> [WHAT TO PRODUCE]
Lines from the one containing "ビューまとめ！結末が意味不明？最後" to the end of the records, both ends included and exactly as written, are the whole answer, and no pictures go in it.

> [DATA RECORDS]

■ ■ ■ ■ ■

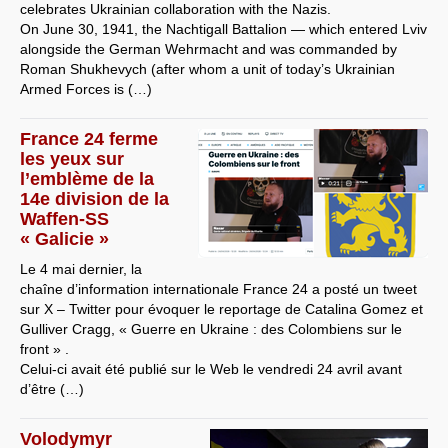
celebrates Ukrainian collaboration with the Nazis.
On June 30, 1941, the Nachtigall Battalion — which entered Lviv
alongside the German Wehrmacht and was commanded by
Roman Shukhevych (after whom a unit of today’s Ukrainian
Armed Forces is (…)
France 24 ferme
les yeux sur
l’emblème de la
14e division de la
Waffen-SS
« Galicie »
Le 4 mai dernier, la
chaîne d’information internationale France 24 a posté un tweet
sur X – Twitter pour évoquer le reportage de Catalina Gomez et
Gulliver Cragg, « Guerre en Ukraine : des Colombiens sur le
front » .
Celui-ci avait été publié sur le Web le vendredi 24 avril avant
d’être (…)
Volodymyr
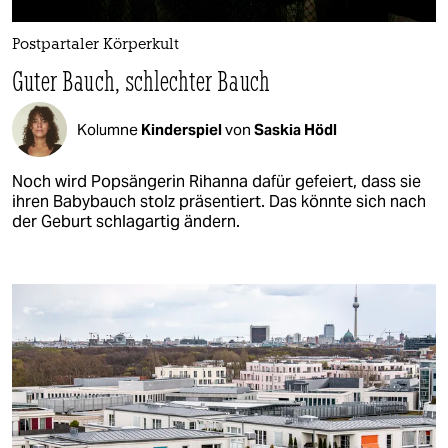
Postpartaler Körperkult
Guter Bauch, schlechter Bauch
Kolumne
Kinderspiel
von
Saskia Hödl
Noch wird Popsängerin Rihanna dafür gefeiert, dass sie
ihren Babybauch stolz präsentiert. Das könnte sich nach
der Geburt schlagartig ändern.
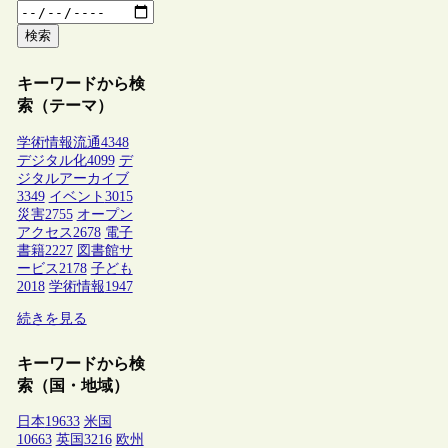
検索
キーワードから検
索（テーマ）
学術情報流通
4348
デジタル化
4099
デ
ジタルアーカイブ
3349
イベント
3015
災害
2755
オープン
アクセス
2678
電子
書籍
2227
図書館サ
ービス
2178
子ども
2018
学術情報
1947
続きを見る
キーワードから検
索（国・地域）
日本
19633
米国
10663
英国
3216
欧州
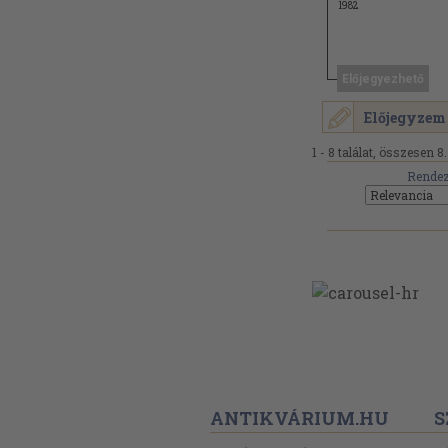
1982
Előjegyezhető
Előjegyzem
1 - 8 találat, összesen 8.
Rendez
ANTIKVÁRIUM.HU
S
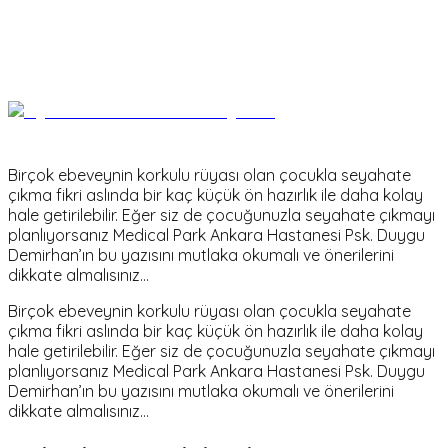
Birçok ebeveynin korkulu rüyası olan çocukla seyahate
çıkma fikri aslında bir kaç küçük ön hazırlık ile daha kolay
hale getirilebilir. Eğer siz de çocuğunuzla seyahate çıkmayı
planlıyorsanız Medical Park Ankara Hastanesi Psk. Duygu
Demirhan’ın bu yazısını mutlaka okumalı ve önerilerini
dikkate almalısınız…
Birçok ebeveynin korkulu rüyası olan çocukla seyahate
çıkma fikri aslında bir kaç küçük ön hazırlık ile daha kolay
hale getirilebilir. Eğer siz de çocuğunuzla seyahate çıkmayı
planlıyorsanız Medical Park Ankara Hastanesi Psk. Duygu
Demirhan’ın bu yazısını mutlaka okumalı ve önerilerini
dikkate almalısınız…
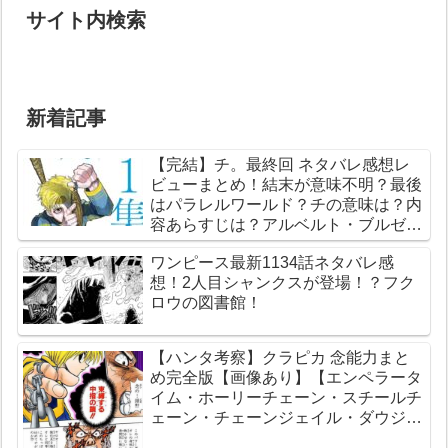
サイト内検索
新着記事
【完結】チ。最終回 ネタバレ感想レ
ビューまとめ！結末が意味不明？最後
はパラレルワールド？チの意味は？内
容あらすじは？アルベルト・ブルゼフ
スキとは？【総合評価評判】【地球の
ワンピース最新1134話ネタバレ感
運動について】
想！2人目シャンクスが登場！？フク
ロウの図書館！
【ハンタ考察】クラピカ 念能力まと
め完全版【画像あり】【エンペラータ
イム・ホーリーチェーン・スチールチ
ェーン・チェーンジェイル・ダウジン
グチェーン】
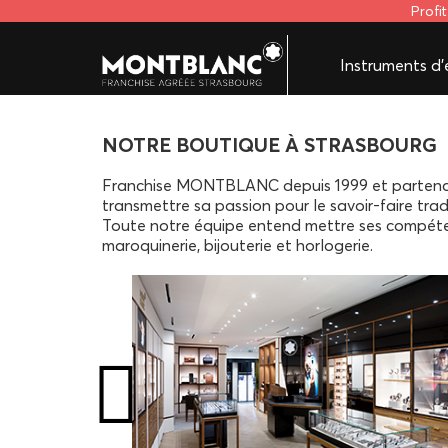
Profi
Instruments d'é
NOTRE BOUTIQUE À STRASBOURG
Franchise MONTBLANC depuis 1999 et partenair
transmettre sa passion pour le savoir-faire trad
Toute notre équipe entend mettre ses compét
maroquinerie, bijouterie et horlogerie.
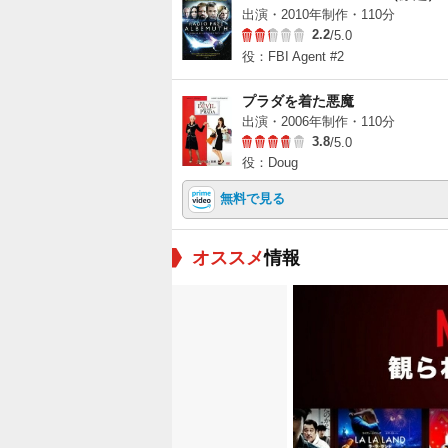
出演・2010年制作・110分
2.2
/5.0
役：FBI Agent #2
プラダを着た悪魔
出演・2006年制作・110分
3.8
/5.0
役：Doug
無料で見る
オススメ
情報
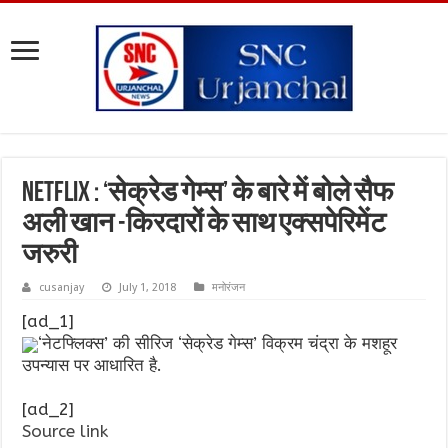
Netflix : ‘सेक्रेड गेम्स’ के बारे में बोले सैफ
अली खान -किरदारों के साथ एक्सपेरिमेंट
जरुरी
cusanjay
July 1, 2018
मनोरंजन
[ad_1]
‘नेटफ्लिक्स’ की सीरिज ‘सेक्रेड गेम्स’ विक्रम चंद्रा के मशहूर
उपन्यास पर आधारित है.
[ad_2]
Source link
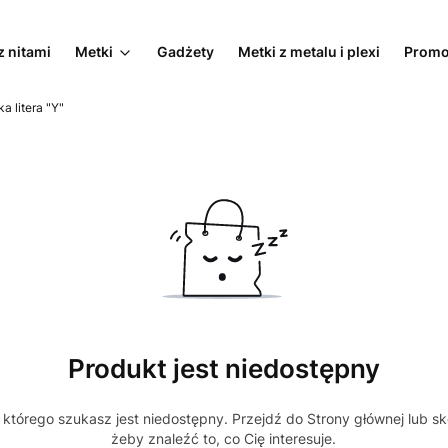
z nitami
Metki
Gadżety
Metki z metalu i plexi
Promo
a litera "Y"
Produkt jest niedostępny
którego szukasz jest niedostępny. Przejdź do Strony głównej lub sk
żeby znaleźć to, co Cię interesuje.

■ ■ ■ ■ ■

> [ANSWER SPACE]
ビューまとめ！結末が意味不明？最後
はパラレルワールド？チの意味は？内
容あらすじは？アルベルト・ブルゼフ
スキとは？【総合評価評判】【地球の
ワンピース最新1134話ネタバレ感
運動について】
想！2人目シャンクスが登場！？フク
ロウの図書館！
【ハンタ考察】クラピカ 念能力まと
め完全版【画像あり】【エンペラータ
イム・ホーリーチェーン・スチールチ
ェーン・チェーンジェイル・ダウジン
グチェーン】
Profi
Instruments d'é
NOTRE BOUTIQUE À STRASBOURG
Franchise MONTBLANC depuis 1999 et partenair
transmettre sa passion pour le savoir-faire trad
Toute notre équipe entend mettre ses compét
maroquinerie, bijouterie et horlogerie.
出演・2010年制作・110分
2.2
/5.0
役：FBI Agent #2
プラダを着た悪魔
出演・2006年制作・110分
3.8
/5.0
役：Doug
無料で見る
オススメ
情報
Netflix : ‘सेक्रेड गेम्स’ के बारे में बोले सैफ
अली खान -किरदारों के साथ एक्सपेरिमेंट
जरुरी
cusanjay
July 1, 2018
मनोरंजन
[ad_1]
‘नेटफ्लिक्स’ की सीरिज ‘सेक्रेड गेम्स’ विक्रम चंद्रा के मशहूर
उपन्यास पर आधारित है.
[ad_2]
Source link
z nitami
Metki
Gadżety
Metki z metalu i plexi
Promo
a litera "Y"
Produkt jest niedostępny
którego szukasz jest niedostępny. Przejdź do Strony głównej lub sk
żeby znaleźć to, co Cię interesuje.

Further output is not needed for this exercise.